Although exact risk estimates related to low doses of radiation exposure are difficult to ascertain, the ionizing radiation exposure from a single abdominal or chest CT scan may be associated with elevated risk for DNA damage and cancer formation.[2] The seventh National Academy of Science report on Biological Effects of Ionizing Radiation estimated that a single dose of 10 mSv produces a lifetime risk of developing a solid cancer or leukemia of 1 in 1000.[3]

Two recently published studies[4,5] further addressed the issue of CT-related radiation exposure.

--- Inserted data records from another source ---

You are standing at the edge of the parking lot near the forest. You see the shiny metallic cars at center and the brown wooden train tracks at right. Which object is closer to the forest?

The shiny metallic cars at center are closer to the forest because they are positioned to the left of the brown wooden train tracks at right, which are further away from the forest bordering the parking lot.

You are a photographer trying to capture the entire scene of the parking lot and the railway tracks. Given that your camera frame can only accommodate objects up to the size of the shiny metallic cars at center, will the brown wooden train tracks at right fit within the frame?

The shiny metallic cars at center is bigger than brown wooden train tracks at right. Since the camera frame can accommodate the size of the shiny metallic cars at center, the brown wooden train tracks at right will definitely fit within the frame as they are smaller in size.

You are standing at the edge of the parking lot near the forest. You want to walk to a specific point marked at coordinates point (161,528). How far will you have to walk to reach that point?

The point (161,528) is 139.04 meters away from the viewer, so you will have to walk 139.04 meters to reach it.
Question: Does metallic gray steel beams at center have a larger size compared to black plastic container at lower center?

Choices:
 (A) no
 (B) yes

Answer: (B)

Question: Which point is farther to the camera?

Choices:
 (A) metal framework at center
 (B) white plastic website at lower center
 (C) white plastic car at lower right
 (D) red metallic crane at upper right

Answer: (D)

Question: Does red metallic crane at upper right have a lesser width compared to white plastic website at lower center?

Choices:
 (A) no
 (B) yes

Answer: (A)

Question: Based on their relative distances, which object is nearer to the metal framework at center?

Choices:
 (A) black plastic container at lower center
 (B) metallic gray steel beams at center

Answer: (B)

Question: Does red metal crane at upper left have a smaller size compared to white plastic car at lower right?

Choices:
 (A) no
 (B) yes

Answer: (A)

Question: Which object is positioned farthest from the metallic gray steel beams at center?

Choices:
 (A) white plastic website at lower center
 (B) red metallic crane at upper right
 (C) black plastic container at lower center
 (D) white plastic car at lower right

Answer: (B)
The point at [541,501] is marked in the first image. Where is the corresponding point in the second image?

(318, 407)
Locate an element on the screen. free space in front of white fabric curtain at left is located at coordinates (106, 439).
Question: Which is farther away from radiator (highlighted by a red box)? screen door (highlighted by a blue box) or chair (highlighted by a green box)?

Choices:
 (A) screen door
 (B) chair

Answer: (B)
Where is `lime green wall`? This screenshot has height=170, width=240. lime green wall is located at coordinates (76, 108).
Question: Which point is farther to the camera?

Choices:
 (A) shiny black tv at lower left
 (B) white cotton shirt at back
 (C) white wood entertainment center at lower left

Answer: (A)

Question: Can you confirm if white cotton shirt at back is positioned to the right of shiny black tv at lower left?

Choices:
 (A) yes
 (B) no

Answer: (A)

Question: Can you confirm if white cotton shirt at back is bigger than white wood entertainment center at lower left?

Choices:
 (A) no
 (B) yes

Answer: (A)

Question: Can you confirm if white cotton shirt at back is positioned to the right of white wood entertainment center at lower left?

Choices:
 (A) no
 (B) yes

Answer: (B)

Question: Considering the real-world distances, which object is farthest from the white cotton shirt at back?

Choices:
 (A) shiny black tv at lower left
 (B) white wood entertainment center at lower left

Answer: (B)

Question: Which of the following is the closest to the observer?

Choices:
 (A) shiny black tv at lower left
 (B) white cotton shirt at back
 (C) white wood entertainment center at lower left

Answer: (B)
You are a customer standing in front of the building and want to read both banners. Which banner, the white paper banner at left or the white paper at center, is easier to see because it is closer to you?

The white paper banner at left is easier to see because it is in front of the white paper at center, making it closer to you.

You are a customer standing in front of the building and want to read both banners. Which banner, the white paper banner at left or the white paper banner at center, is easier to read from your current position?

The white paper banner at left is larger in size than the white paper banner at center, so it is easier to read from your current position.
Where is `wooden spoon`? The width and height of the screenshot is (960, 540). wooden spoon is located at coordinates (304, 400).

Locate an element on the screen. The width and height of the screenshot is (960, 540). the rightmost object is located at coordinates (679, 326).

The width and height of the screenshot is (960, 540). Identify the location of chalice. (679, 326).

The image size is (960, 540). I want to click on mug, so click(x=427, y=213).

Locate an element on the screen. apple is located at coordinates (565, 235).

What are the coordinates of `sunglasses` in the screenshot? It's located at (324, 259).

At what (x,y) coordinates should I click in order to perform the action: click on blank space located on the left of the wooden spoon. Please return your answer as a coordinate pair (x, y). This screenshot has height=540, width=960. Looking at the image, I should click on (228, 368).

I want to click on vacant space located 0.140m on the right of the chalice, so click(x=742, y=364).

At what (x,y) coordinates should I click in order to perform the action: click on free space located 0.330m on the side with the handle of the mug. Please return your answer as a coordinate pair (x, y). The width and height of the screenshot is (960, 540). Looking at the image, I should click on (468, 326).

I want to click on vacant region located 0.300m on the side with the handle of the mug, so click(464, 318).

A multicenter study sponsored by the US National Institutes of Health and the National Cancer Institute in Bethesda, Maryland, estimated the number of cancers that would arise from all CT studies performed in the United States during the year 2007.[4] Risk models with organ-specific radiation exposures were used to estimate age-specific cancer risks for each type of CT scan. Overall, approximately 29,000 future cancers could be related to CT scans performed in 2007 alone. The largest contributions to incident cancers were from abdominal and pelvic scans (14,000 cancers), followed by chest CT (41,000 cancers), head CT (4000 cancers), and CT angiography (2700 cancers). One third of the projected cancers were the result of CT exposure from ages 35 to 54 years, and 15% were related to exposure in patients younger than 18 years of age.

A second retrospective cross-sectional study evaluated the radiation doses received by 1119 consecutive adult patients who had diagnostic CT.[5] The study authors were surprised to find that radiation doses for common CT exams were higher and far more variable than previous estimates. Within each type of CT study, effective doses varied significantly both within and across institutions, with a mean 13-fold variation between the highest and lowest dose for each study type. The overall median dose of radiation for a routine abdomen/pelvis CT scan with contrast ranged from 12 mSv to 20 mSv, and for multiphase abdomen and pelvis CT scans, the dose ranged from 24 mSv to 45 mSv. These documented figures are considerably higher than those previously cited for abdominal CT radiation exposure (5-10 mSv). The investigators then estimated the number of patients who had each type of CT scan and the development of radiation-induced cancers. The risk for CT-related cancer varied by sex, age, and study type. There was a higher cancer risk in women and in patients with exposure at earlier ages. CT angiography was associated with the highest relative risk (1 cancer for every 150 examinations in 20-year-old women). The relative risks for CT of the abdomen are shown in the Table.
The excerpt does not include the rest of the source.